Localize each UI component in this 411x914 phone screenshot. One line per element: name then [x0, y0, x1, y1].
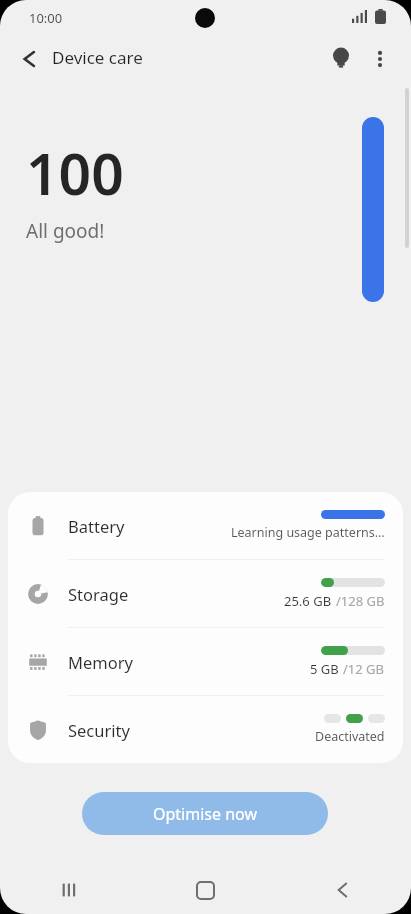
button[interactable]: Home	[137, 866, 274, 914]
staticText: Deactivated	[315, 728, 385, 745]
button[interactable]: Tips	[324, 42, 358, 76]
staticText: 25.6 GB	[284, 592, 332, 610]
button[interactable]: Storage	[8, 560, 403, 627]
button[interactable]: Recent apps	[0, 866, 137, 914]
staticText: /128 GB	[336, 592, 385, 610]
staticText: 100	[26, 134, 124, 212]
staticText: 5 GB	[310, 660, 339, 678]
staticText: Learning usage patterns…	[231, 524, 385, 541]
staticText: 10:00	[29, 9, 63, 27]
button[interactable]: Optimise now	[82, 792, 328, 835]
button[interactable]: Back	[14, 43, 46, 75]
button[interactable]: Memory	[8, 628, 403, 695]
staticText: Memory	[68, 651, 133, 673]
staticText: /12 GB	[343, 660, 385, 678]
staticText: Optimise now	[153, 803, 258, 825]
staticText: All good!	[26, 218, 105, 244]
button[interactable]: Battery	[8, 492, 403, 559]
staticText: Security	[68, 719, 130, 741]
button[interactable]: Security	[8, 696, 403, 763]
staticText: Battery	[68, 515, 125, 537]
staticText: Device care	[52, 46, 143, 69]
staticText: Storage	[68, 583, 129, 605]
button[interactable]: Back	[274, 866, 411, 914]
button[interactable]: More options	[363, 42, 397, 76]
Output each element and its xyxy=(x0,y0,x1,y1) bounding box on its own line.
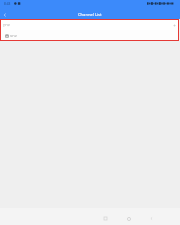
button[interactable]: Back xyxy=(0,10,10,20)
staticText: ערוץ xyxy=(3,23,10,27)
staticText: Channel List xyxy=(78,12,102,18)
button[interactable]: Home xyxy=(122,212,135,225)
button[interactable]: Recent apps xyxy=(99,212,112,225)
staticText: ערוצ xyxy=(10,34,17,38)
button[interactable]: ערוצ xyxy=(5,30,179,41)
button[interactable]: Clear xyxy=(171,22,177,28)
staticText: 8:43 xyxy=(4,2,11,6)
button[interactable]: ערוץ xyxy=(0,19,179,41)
* * *
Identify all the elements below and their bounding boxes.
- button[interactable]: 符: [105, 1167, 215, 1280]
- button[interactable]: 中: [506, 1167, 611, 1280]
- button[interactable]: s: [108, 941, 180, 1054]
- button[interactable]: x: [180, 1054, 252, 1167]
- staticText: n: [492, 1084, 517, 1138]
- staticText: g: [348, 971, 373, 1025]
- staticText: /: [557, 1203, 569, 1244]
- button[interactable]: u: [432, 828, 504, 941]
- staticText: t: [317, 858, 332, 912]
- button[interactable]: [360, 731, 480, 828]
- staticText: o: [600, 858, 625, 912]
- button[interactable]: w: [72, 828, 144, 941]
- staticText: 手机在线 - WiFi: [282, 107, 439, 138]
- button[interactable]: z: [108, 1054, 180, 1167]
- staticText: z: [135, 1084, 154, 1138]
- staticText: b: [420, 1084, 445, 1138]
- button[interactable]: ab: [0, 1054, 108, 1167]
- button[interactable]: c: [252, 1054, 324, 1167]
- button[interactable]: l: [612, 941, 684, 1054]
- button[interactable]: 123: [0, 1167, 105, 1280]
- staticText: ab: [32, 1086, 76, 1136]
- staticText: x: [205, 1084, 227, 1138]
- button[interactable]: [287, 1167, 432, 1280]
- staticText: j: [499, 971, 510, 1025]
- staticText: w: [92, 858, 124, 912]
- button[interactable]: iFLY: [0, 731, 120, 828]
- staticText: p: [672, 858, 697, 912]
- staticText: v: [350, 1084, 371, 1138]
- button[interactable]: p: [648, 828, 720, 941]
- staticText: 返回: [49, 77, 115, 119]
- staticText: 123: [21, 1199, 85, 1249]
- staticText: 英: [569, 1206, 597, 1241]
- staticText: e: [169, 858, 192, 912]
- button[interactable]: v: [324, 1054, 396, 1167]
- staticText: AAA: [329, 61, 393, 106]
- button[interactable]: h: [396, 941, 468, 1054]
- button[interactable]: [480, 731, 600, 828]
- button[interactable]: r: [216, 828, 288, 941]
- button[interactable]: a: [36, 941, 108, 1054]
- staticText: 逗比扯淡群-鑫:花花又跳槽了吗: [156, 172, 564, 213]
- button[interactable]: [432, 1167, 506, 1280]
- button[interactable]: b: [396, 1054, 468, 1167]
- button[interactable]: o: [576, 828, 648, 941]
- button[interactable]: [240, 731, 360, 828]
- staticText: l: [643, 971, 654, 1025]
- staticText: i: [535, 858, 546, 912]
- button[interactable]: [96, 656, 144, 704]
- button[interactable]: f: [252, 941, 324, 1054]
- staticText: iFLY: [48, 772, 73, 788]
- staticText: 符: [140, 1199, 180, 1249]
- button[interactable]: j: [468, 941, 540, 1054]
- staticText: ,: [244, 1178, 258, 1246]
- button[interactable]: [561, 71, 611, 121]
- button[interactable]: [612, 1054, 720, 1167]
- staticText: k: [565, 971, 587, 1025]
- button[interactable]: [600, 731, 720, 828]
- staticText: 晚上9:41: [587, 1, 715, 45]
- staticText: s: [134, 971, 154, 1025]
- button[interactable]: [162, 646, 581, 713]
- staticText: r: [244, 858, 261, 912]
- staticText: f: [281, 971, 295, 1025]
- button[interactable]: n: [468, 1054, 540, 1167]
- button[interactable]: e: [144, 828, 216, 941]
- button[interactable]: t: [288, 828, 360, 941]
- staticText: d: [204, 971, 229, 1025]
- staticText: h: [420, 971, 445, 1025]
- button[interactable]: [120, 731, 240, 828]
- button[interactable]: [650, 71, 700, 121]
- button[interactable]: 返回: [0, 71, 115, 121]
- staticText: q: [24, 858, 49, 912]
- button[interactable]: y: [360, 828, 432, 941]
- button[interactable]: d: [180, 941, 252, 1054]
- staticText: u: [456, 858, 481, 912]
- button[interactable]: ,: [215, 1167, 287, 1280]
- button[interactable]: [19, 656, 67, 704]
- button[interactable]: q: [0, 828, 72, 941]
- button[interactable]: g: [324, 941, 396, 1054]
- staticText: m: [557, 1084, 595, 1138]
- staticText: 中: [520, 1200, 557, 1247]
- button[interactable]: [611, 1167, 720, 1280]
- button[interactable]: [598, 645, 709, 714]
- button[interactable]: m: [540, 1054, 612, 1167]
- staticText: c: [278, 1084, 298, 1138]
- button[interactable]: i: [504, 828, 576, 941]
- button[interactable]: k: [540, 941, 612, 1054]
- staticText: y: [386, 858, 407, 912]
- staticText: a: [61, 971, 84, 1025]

[Exercise goal] In the records above, find each line with the word "ערוץ" and copy it out.

[Written response]
staticText: ערוץ xyxy=(3,23,10,27)
button[interactable]: ערוץ xyxy=(0,19,179,41)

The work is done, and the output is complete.